17
すると里砂は、長く細い息を吐いた。俺は、その呼気があまりに彼女の深い所から吐き出されている気がして、一瞬びくりと身をすくませた。里砂は、そんな俺を見て、呆れたみたいに少しだけ笑った。
「嘘は、ついちゃだめ。」
「嘘じゃないよ。」
嘘なんかじゃ、ない。里砂ならば、と、本気でそう思ったのだ。けれど里砂は、笑みを収めて、真面目な目でじっと俺を見つめて、さらに言葉を重ねた。
「できもしないことを言うなんて、あんたらしくないよ。」
「できもしないって、なんで分かるの?」
俺はそうやって食い下がった。里砂を失いたくなかった。里砂ならば、とも思っていた。それなのに、当の里砂がそれをはっきりと否定する。
「分かるよ。ずっと見てきたんだもん。

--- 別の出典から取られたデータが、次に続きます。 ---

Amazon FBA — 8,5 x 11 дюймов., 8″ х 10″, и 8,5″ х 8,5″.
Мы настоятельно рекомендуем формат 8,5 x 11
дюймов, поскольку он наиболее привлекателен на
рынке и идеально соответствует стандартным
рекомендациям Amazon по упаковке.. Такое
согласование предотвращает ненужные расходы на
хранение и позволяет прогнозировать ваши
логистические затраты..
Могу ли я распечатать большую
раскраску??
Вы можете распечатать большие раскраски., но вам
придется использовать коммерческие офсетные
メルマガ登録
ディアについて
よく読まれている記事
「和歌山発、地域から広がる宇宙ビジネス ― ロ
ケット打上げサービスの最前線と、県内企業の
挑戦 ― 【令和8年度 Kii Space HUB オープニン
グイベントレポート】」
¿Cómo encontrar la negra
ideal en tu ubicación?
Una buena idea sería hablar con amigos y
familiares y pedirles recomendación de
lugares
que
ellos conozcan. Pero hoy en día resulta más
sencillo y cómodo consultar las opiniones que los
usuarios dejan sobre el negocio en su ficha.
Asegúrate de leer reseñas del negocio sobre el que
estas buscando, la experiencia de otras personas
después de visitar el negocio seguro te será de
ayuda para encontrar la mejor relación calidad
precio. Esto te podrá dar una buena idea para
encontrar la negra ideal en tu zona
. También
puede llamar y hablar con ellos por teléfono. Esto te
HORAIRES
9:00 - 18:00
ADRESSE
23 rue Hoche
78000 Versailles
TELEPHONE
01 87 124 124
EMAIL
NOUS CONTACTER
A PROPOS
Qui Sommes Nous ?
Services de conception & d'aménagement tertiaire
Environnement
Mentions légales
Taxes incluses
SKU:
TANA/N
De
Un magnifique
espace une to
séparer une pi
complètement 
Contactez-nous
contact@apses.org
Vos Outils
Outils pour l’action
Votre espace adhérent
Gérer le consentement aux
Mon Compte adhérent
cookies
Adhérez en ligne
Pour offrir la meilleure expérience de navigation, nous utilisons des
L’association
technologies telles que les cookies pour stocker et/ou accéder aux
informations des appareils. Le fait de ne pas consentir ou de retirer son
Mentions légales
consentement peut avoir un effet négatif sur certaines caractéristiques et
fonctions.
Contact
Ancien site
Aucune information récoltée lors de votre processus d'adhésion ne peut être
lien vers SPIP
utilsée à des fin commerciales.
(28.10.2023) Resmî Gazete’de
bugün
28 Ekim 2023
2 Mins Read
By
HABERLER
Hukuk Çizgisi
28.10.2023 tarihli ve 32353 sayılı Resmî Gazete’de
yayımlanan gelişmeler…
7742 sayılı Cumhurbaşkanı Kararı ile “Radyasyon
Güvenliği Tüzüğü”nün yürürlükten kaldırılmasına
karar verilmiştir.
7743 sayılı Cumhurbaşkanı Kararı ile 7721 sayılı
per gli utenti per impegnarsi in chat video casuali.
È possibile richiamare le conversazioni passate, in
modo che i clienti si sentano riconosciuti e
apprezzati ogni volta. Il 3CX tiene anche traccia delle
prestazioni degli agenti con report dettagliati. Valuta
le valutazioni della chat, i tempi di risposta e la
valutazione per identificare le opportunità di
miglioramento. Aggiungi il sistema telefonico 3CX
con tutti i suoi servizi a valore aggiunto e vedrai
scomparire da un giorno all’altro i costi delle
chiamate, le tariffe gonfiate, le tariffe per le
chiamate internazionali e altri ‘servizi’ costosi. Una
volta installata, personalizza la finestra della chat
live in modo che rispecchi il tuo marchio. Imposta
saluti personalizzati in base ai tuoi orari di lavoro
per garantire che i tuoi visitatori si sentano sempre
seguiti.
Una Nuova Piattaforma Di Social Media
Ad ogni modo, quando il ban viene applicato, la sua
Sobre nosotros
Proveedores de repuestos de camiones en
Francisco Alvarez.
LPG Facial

」
その台詞は、俺と里砂だから重かった。
ずっとって、いつから? 俺たちは、あんなにずっと一緒にいたのに。
「あんたのこと、ずっと見てきた。だから分かるよ。あんた、私のこと抱ける?」
里砂が滑らかに口にした言葉に、俺は返事に窮した。これまで一度も、里砂を性の対象としてとらえたことはなかった。正確には、里砂を、ではなく、女性を、だ。俺はなんとか気持ちを落ち着けようとコーヒーを啜り、自分でもほとんど負け惜しみだと分かっている言い分を、それでも必死で口にした。
「セックスが全てだなんて、思わないよ。」
里砂が、肩をすくめて軽く笑う。俺の負け惜しみを、それと分かって取り合ってくれる彼女は、やっぱり優しいと思った。
「そうね。全てじゃない。でも、一部だとしても、私はあんたを独占はできないってこと。」
性まで独占したい。それが恋だと思う。
里砂ははっきりそう言い切った。俺はそれ以上返す言葉を見つけられず、今度は負け惜しみさえ言えずに黙り込んだ。これまで、決して振り向いてはくれない男たちの、性だけでも独占したいともがいてきた俺は。
彼のことを思い出した。今ここにいる里砂に対して不誠実だと思いながらも、彼のセックスを思い出した。俺には、性すら独占させてくれない男の。里砂は、多分そのことすら分かっていた。だから、悲しそうな白い頬に笑みを刷いたのだ。
「……次の雨の夜、ここにいてあげましょうか?」
里砂が、俺を好きだなんて言ったことは全部幻だったみたいに、いつもの彼女の飄々とした口調で言った。